This non-blinded, three-armed randomized controlled trial aimed at comparing the effects of volitional step training under stable and unstable conditions on balance, mobility and strength adaptations.
Fifty-one healthy and active older adults (age=69.4 ± 5.6 years; BMI=27.4 ± 4.6, physical activity= 9.2 ± 5.1 h/week) were allocated to either volitional stepping (VOL), volitional stepping under unstable conditions (VOL+US) or a control group (CON) using the minimization method. Participants underwent eight weeks of exergames based step training with three sessions per week. Pre- and Post-testing included reactive balance (postural sway upon perturbation), functional balance (Y-balance test) and mobility (timed up and go test) to compare the effects of both intervention groups. Strength was tested using the heel rise test and isometric leg extension and leg curl assessment to compare transfer effects of the intervention groups.
Data of 45 participants was finally analyzed. Adherence was 87 ± 5% in the VOL+US group and 86 ± 6% in the VOL group. No adverse events occurred. Increased reactive balance was observed in VOL+US only (p < 0.05, standard mean difference (SMD)=0.3) whereas both intervention groups improved functional balance (p < 0.05, SMD=0.5?1.0). Only VOL+US led to improved functional mobility performance under dual-task conditions (p < 0.05, SMD=?0.4). Both VOL+US and VOL significantly improved calf strength endurance (p < 0.05, SMD=0.7?0.8), whereas isometric strength of the thigh muscles revealed no significant changes (p > 0.05).

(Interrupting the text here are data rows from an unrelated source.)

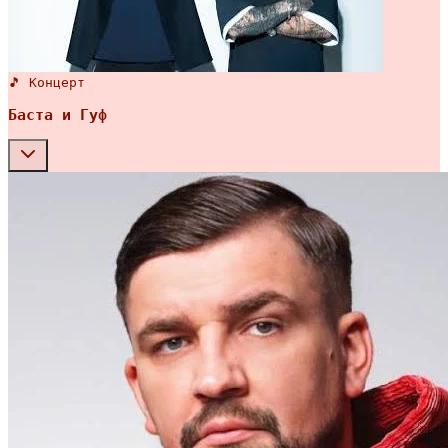
🎵 Концерт
Баста и Гуф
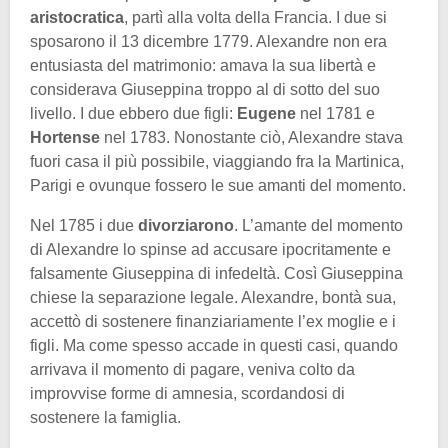
aristocratica
, partì alla volta della Francia. I due si
sposarono il 13 dicembre 1779. Alexandre non era
entusiasta del matrimonio: amava la sua libertà e
considerava Giuseppina troppo al di sotto del suo
livello. I due ebbero due figli:
Eugene
nel 1781 e
Hortense
nel 1783. Nonostante ciò, Alexandre stava
fuori casa il più possibile, viaggiando fra la Martinica,
Parigi e ovunque fossero le sue amanti del momento.
Nel 1785 i due
divorziarono
. L’amante del momento
di Alexandre lo spinse ad accusare ipocritamente e
falsamente Giuseppina di infedeltà. Così Giuseppina
chiese la separazione legale. Alexandre, bontà sua,
accettò di sostenere finanziariamente l’ex moglie e i
figli. Ma come spesso accade in questi casi, quando
arrivava il momento di pagare, veniva colto da
improvvise forme di amnesia, scordandosi di
sostenere la famiglia.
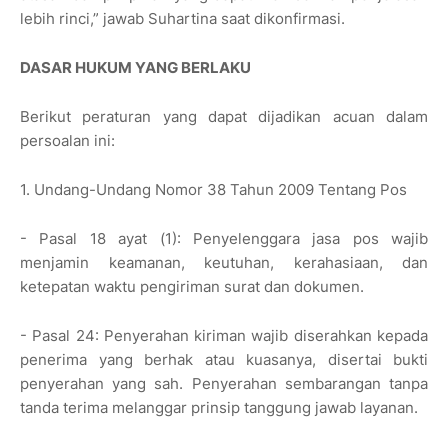
lebih rinci,” jawab Suhartina saat dikonfirmasi.
DASAR HUKUM YANG BERLAKU
Berikut peraturan yang dapat dijadikan acuan dalam
persoalan ini:
1. Undang-Undang Nomor 38 Tahun 2009 Tentang Pos
- Pasal 18 ayat (1): Penyelenggara jasa pos wajib
menjamin keamanan, keutuhan, kerahasiaan, dan
ketepatan waktu pengiriman surat dan dokumen.
- Pasal 24: Penyerahan kiriman wajib diserahkan kepada
penerima yang berhak atau kuasanya, disertai bukti
penyerahan yang sah. Penyerahan sembarangan tanpa
tanda terima melanggar prinsip tanggung jawab layanan.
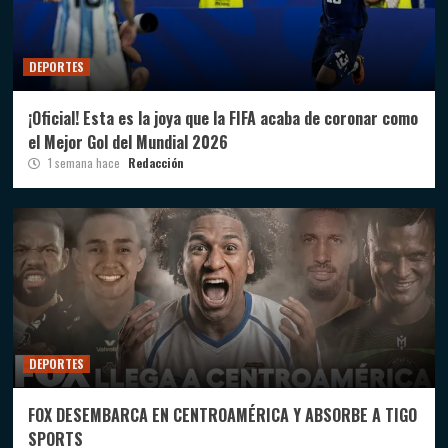
DEPORTES
¡Oficial! Esta es la joya que la FIFA acaba de coronar como
el Mejor Gol del Mundial 2026
1 semana hace
Redacción
DEPORTES
FOX DESEMBARCA EN CENTROAMÉRICA Y ABSORBE A TIGO
SPORTS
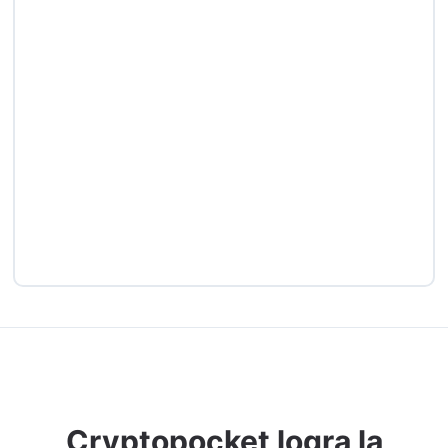
Cryptopocket logra la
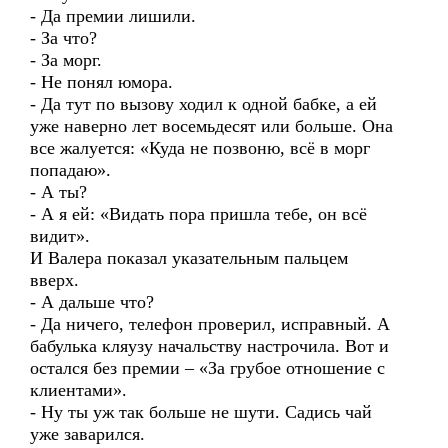
- Да премии лишили.
- За что?
- За морг.
- Не понял юмора.
- Да тут по вызову ходил к одной бабке, а ей
уже наверно лет восемьдесят или больше. Она
все жалуется: «Куда не позвоню, всё в морг
попадаю».
- А ты?
- А я ей: «Видать пора пришла тебе, он всё
видит».
И Валера показал указательным пальцем
вверх.
- А дальше что?
- Да ничего, телефон проверил, исправный. А
бабулька кляузу начальству настрочила. Вот и
остался без премии – «За грубое отношение с
клиентами».
- Ну ты уж так больше не шути. Садись чай
уже заварился.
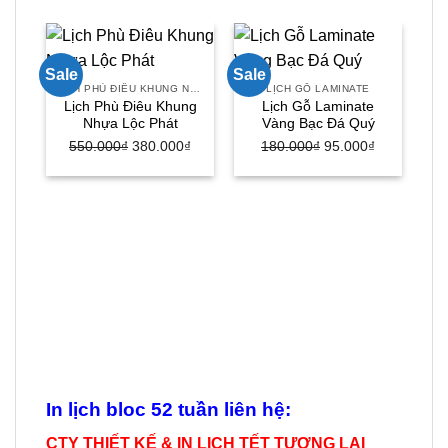
Sale
Sale
Sal
LỊCH PHÙ ĐIÊU KHUNG NHỰA
LỊCH GỖ LAMINATE
Lịch Phù Điêu Khung
Lịch Gỗ Laminate
Nhựa Lộc Phát
Vàng Bạc Đá Quý
550.000
₫
Giá
380.000
₫
Giá
180.000
₫
Giá
95.000
₫
Giá
gốc
hiện
gốc
hiện
là:
tại
là:
tại
550.000₫.
là:
180.000₫.
là:
LỊ
L
380.000₫.
95.000₫.
In lịch bloc 52 tuần liên hệ:
CTY THIẾT KẾ & IN LỊCH TẾT TƯƠNG LAI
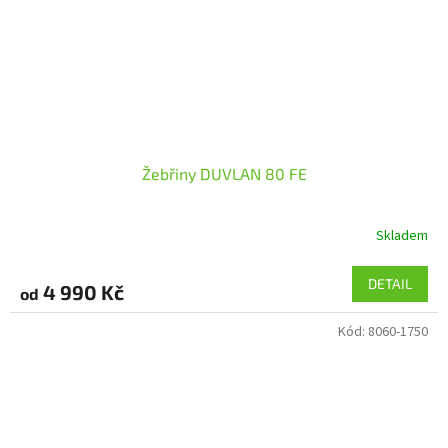
Žebřiny DUVLAN 80 FE
Skladem
DETAIL
4 990 Kč
od
Kód:
8060-1750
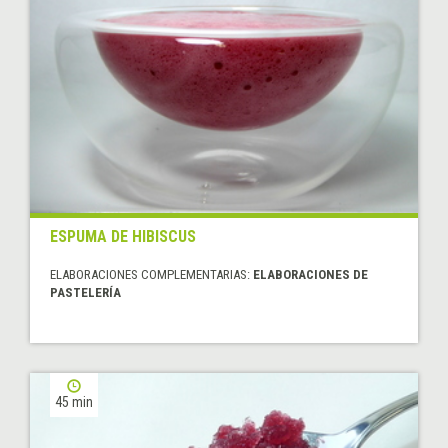
ESPUMA DE HIBISCUS
ELABORACIONES COMPLEMENTARIAS:
ELABORACIONES DE
PASTELERÍA
45 min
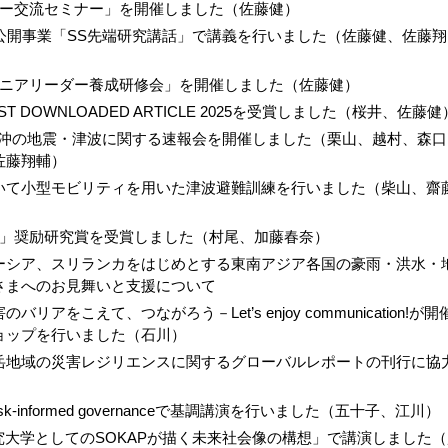
ダー交流セミナー」を開催しました（佐藤健）
公開事業「SS先端研究講話」で講義を行いました（佐藤健、佐藤翔
ュニアリーダー養成研修会」を開催しました（佐藤健）
 MOST DOWNLOADED ARTICLE 2025を受賞しました（桜井、佐藤健
東方沖の地震・津波に関する速報会を開催しました（栗山、越村、森口
佐藤翔輔）
いて小型モビリティを用いた津波避難訓練を行いました（柴山、齋
賞」奨励研究賞を受賞しました（村尾、加藤春奈）
ーシア、スリランカをはじめとする東南アジア各国の豪雨・洪水・
さまへのお見舞いと支援について
障害のバリアをこえて、つながろう－Let’s enjoy communication!が開
ョップを行いました（石川）
よる山岳地域の災害レジリエンスに関するグローバルレポートの刊行に協
-informed governanceで基調講演を行いました（五十子、江川）
大学としてのSOKAPが描く未来社会像の構想」で講演しました（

Explosive strength (rate of force development) showed insignificant but medium interaction effects of the leg extensors in favor of VOL+US (p=0.08, η2p =0.12, SMD=0.2).
Volitional step training is an appealing and effective training tool to improve functional balance and calf strength in healthy older adults. Unstable volitional stepping seems to be superior in improving reactive balance and functional mobility under dual-task conditions. It appears that the volitional stepping under unstable conditions requires motor skills relevant for preventing falls since it is more tasks specific when compared to volitional stepping under stable conditions.